Critères "économiques"


Charges opérationnelles : Variable

Incidence sur les charges opérationnelles nulle à faible, puisque l’augmentation de la consommation en carburant est compensée par la diminution de l’achat d’herbicides : entre -25 % à -50% d'herbicides dans les situations où l'on maintient un désherbage mixte (mécanique et chimique) par rapport à un désherbage tout chimique.
Toutefois, en cas de binage trop tardif, ou à efficacité limitée, un "rattrapage chimique" peut fortement augmenter les coûts (la technique du binage est efficace mais techniquement plus délicate à réussir).



Charges de mécanisation : En augmentation

Nécessite un investissement allant de 4000 € à 40 000 € selon les types de bineuses, les largeurs, les marques, les accessoires. Le prix d'un système de guidage est à prendre en compte : entre 6000 et 15 000 € selon le système.

Les itinéraires combinés (mécanique et chimique) ou tout mécanique ont un surcoût à minima de 10 à 20 €/ha par rapport à un itinéraire tout chimique.



Marge : Variable

Dépend du coût des herbicides qu'elle remplace et des temps de travaux supplémentaires à intégrer.

 




Critères "sociaux"


Temps de travail : En augmentation

Passages plus lents qu'en désherbage chimique (1 ha/h pour une 4 rangs à 6 ha/h pour une 8 rangs auto-pilotée) et plus fréquents, soit un temps de temps de travail triplé par rapport à un désherbage tout chimique.

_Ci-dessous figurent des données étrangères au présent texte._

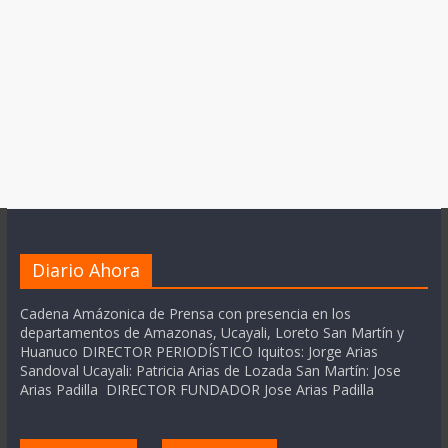
Diario Ahora
Cadena Amázonica de Prensa con presencia en los
departamentos de Amazonas, Ucayali, Loreto San Martín y
Huanuco DIRECTOR PERIODÍSTICO Iquitos: Jorge Arias
Sandoval Ucayali: Patricia Arias de Lozada San Martín: Jose
Arias Padilla DIRECTOR FUNDADOR Jose Arias Padilla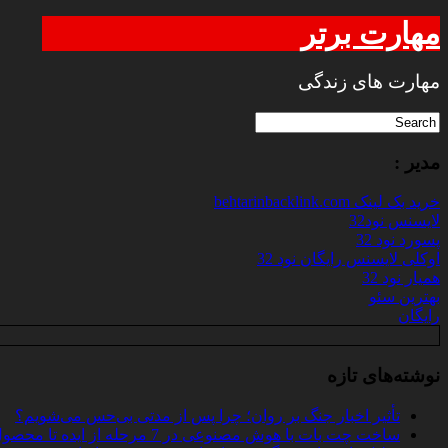
مهارت برتر
مهارت های زندگی
مدیر :
خرید بک لینک behtarinbacklink.com
لایسنس نود32
پسورد نود 32
اوکلی لایسنس رایگان نود 32
همیار نود 32
بهترین سئو
رایگان
نوشته‌های تازه
تأثیر اخبار جنگ بر روان؛ چرا پس از مدتی بی‌حس می‌شویم؟
ساخت چت‌ بات با هوش مصنوعی در 7 مرحله از ایده تا محصول واقعی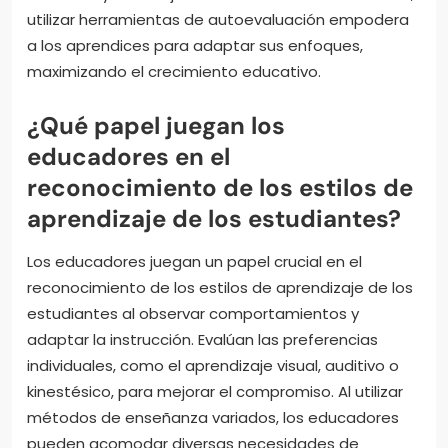
utilizar herramientas de autoevaluación empodera
a los aprendices para adaptar sus enfoques,
maximizando el crecimiento educativo.
¿Qué papel juegan los
educadores en el
reconocimiento de los estilos de
aprendizaje de los estudiantes?
Los educadores juegan un papel crucial en el
reconocimiento de los estilos de aprendizaje de los
estudiantes al observar comportamientos y
adaptar la instrucción. Evalúan las preferencias
individuales, como el aprendizaje visual, auditivo o
kinestésico, para mejorar el compromiso. Al utilizar
métodos de enseñanza variados, los educadores
pueden acomodar diversas necesidades de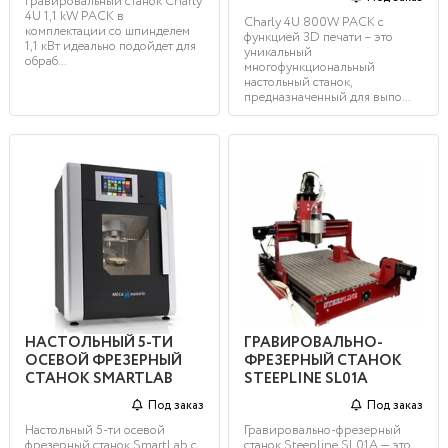
гравировальный станок Charly
4U 1,1 kW PACK в
Charly 4U 800W PACK c
комплектации со шпинделем
функцией 3D печати – это
1,1 кВт идеально подойдет для
уникальный
обраб...
многофункциональный
настольный станок,
предназначенный для выпо...
НАСТОЛЬНЫЙ 5-ТИ
ГРАВИРОВАЛЬНО-
ОСЕВОЙ ФРЕЗЕРНЫЙ
ФРЕЗЕРНЫЙ СТАНОК
СТАНОК SMARTLAB
STEEPLINE SL01А
Под заказ
Под заказ
Настольный 5-ти осевой
Гравировально-фрезерный
фрезерный станок SmartLab с
станок Steepline SL01А — это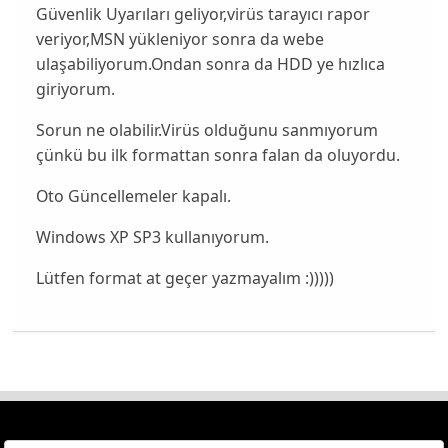
Güvenlik Uyarıları geliyor,virüs tarayıcı rapor
veriyor,MSN yükleniyor sonra da webe
ulaşabiliyorum.Ondan sonra da HDD ye hızlıca
giriyorum.
Sorun ne olabilir.Virüs olduğunu sanmıyorum
çünkü bu ilk formattan sonra falan da oluyordu.
Oto Güncellemeler kapalı.
Windows XP SP3 kullanıyorum.
Lütfen format at geçer yazmayalım :)))))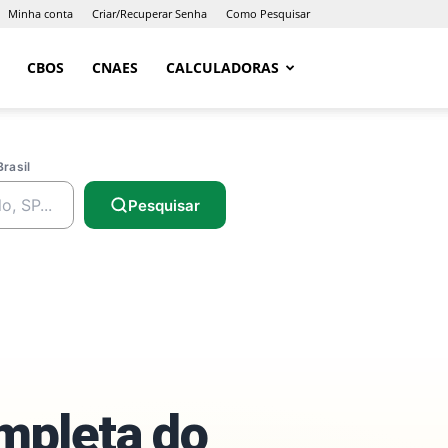
Minha conta
Criar/Recuperar Senha
Como Pesquisar
CBOS
CNAES
CALCULADORAS
Brasil
Pesquisar
ompleta do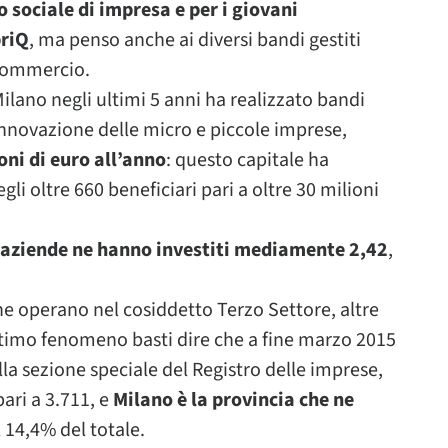
o sociale di impresa e per i giovani
briQ
, ma penso anche ai diversi bandi gestiti
Commercio.
ilano negli ultimi 5 anni ha realizzato bandi
innovazione delle micro e piccole imprese,
oni di euro all’anno
: questo capitale ha
li oltre 660 beneficiari pari a oltre 30 milioni
e aziende ne hanno investiti mediamente 2,42
,
he operano nel cosiddetto Terzo Settore, altre
timo fenomeno basti dire che a fine marzo 2015
lla sezione speciale del Registro delle imprese,
pari a 3.711, e
Milano è la provincia che ne
al 14,4% del totale.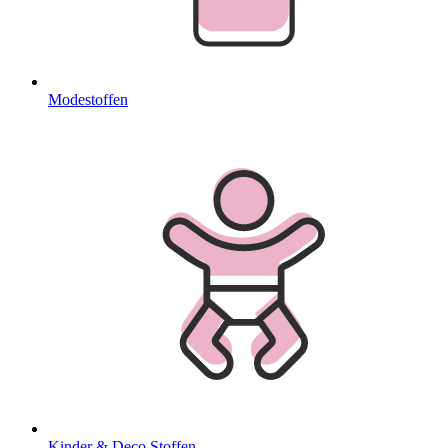
Modestoffen
Kinder & Deco Stoffen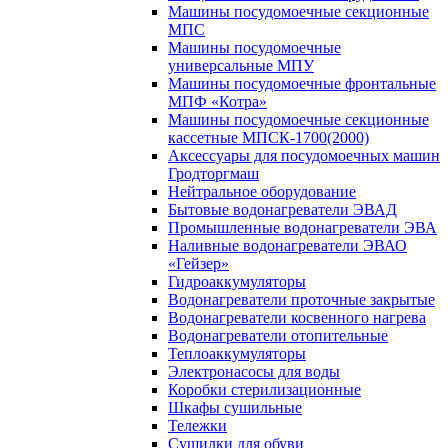
Машины посудомоечные секционные
МПС
Машины посудомоечные
универсальные МПУ
Машины посудомоечные фронтальные
МПФ «Котра»
Машины посудомоечные секционные
кассетные МПСК-1700(2000)
Аксессуары для посудомоечных машин
Гродторгмаш
Нейтральное оборудование
Бытовые водонагреватели ЭВАД
Промышленные водонагреватели ЭВА
Наливные водонагреватели ЭВАО
«Гейзер»
Гидроаккумуляторы
Водонагреватели проточные закрытые
Водонагреватели косвенного нагрева
Водонагреватели отопительные
Теплоаккумуляторы
Электронасосы для воды
Коробки стерилизационные
Шкафы сушильные
Тележки
Сушилки для обуви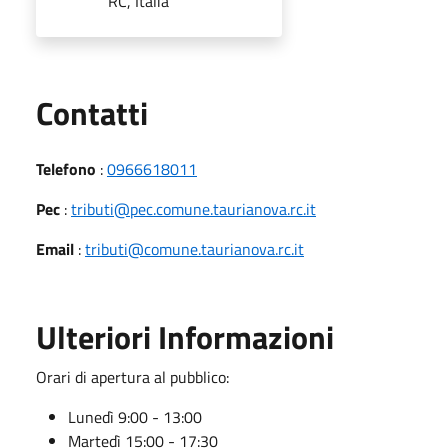
RC, Italia
Utili
Contatti
Telefono
:
0966618011
Pec
:
tributi@pec.comune.taurianova.rc.it
Email
:
tributi@comune.taurianova.rc.it
Ulteriori Informazioni
Orari di apertura al pubblico:
Lunedì 9:00 - 13:00
Martedì 15:00 - 17:30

Période de pointe : Variable

Les plages d’interventions peuvent être courtes certaines années, surtout lorsque le printemps est humide. Les réglages sont parfois délicats et les plages possibles d’intervention peuvent être courtes voire inexistantes certaines années surtout lorsque le printemps est humide.

Les créneaux disponibles pour une utilisation sont restreints sur maïs (voir cartes de jours disponibles dans la brochure Désherber mécaniquement les grandes cultures, page 57, ITAB).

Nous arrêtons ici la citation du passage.